Thursday, June 2, 2011

Imran Khan asks, "Friends or Slaves?"

In his interview to BBC, broadcast in Japan on 27 May, Mr.Imran Khan, a great Pakistani cricketeer and now an opposition leader, was asking, "Are we America's friends or slaves?".
This is a very pertinent and timely question. Yes, Pakistan, or rather its government, was America's close friend, at least up to 9/11. Pakistan was useful, not only in the encirclement of the USSR. She was valuable in thwarting the often anti-American India. She was also a bridge between the US and China. The US made use of her to the best of her ability, except the decade after the collapse of the USSR. This was the period when the Taliban, with the collaboration of Pakistan, got hold of most of Afghanistan, and embraced Al-Qaida within its camp. Ahmed Rashid's monumental Taliban:Islam, Oil and the New Great Game in Central Asia, 2000, has made it all clear.

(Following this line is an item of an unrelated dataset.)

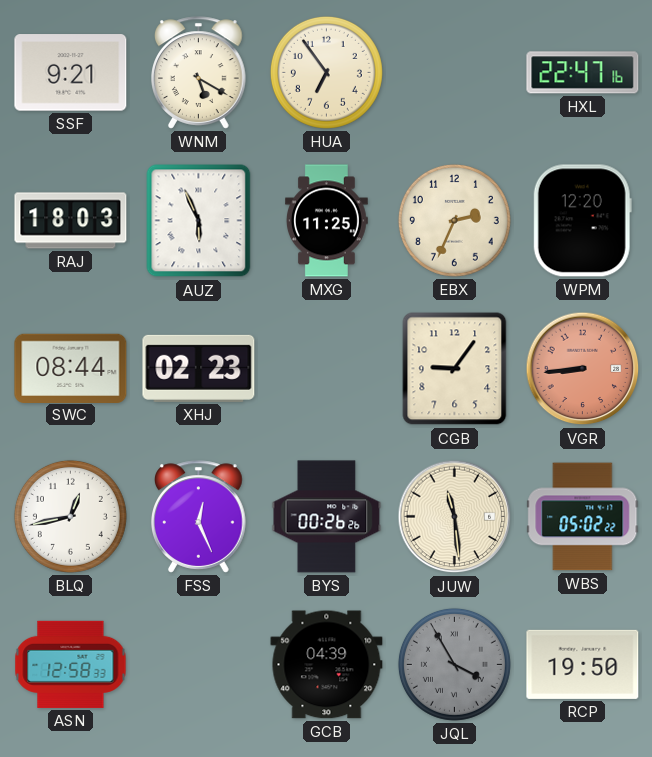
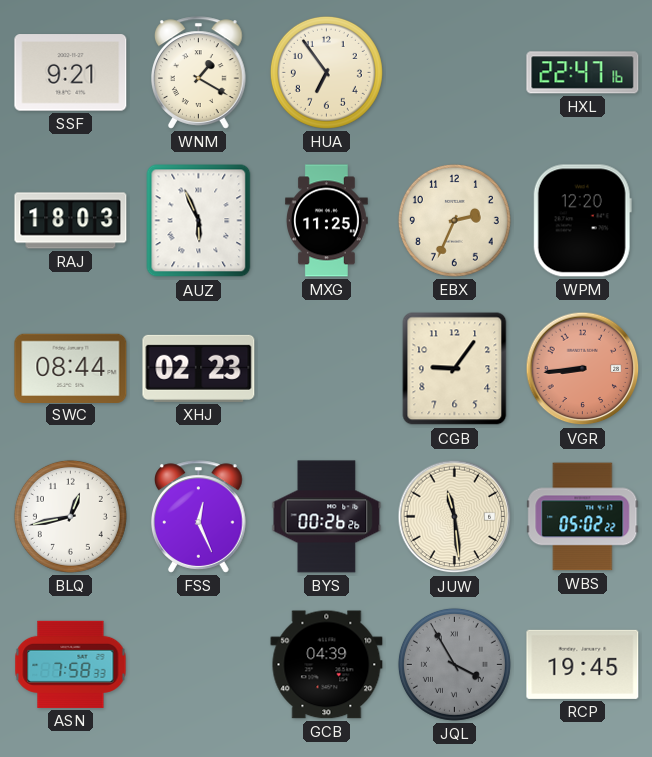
WNM: 5:20 -> 1:20
ASN: 12:58 -> 7:58
RCP: 19:50 -> 19:45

But things changed after 9/11. On one hand Pakistan, under the US pressure, switched over to anti-terrorism in exchange for weapons, but on the other continued to ride on the political Ismam and even Al-Qaida to attack her enemies within and without. No doubt this has led to her two faces, 'the friends and slaves'. As long as this continues she will remain a magazine of Asia. Explosions are taking place every day inside and on the borders. People the world over are keenly aware that she is a nuclear power.
The proud Pakistanis are naturally anxious to get out of this. The key to doing so is to change relations with India, however difficult it may be to swallow it. I am not at all saying that India can remain as it is. But leaving aside India for a moment, Pakistan should stop sending snipers and the like to India including India-held Kashmir, and deprive Al-Qaida of the safe haven in her territory. That will be a sufficient first step. Remember the Indians' attitude is not always hostile to Pakistan. It can be even friendly. That is what I felt at a border-closing ceremony at Wagah, off Amritsar(from the Indian side), in 2008. The farmers in the Indian Punjab who live near the border very much want to sell their crops and vegetables at near-by Lahore rather than far-away Delhi. There is a large community of Indians of Pakistan origin, one Prime Minister among them, who are, by and large, surprisingly pro-Pakistan. And the common people are hungry for cricket matches, official or unofficial. You should get together to discuss Afghanistan not to fix spheres of influence but to cooperate to alleviate poverty there to bring about peace.
India is thus not a difficult problem. A far more difficult one is how to satisfy the legitimate demands of its Pashtun and Baloochi communities(see, for example, Rajmohan Gandhi, Ghaffar Khan, 2004). For this Pakistan should organize herself into a democratic and federal set-up and treat them on a par with Punjabis and Sindhis. It will also soothe her relations with Iran. Thus she will be seen leading the way toward peace in the whole of South Asia.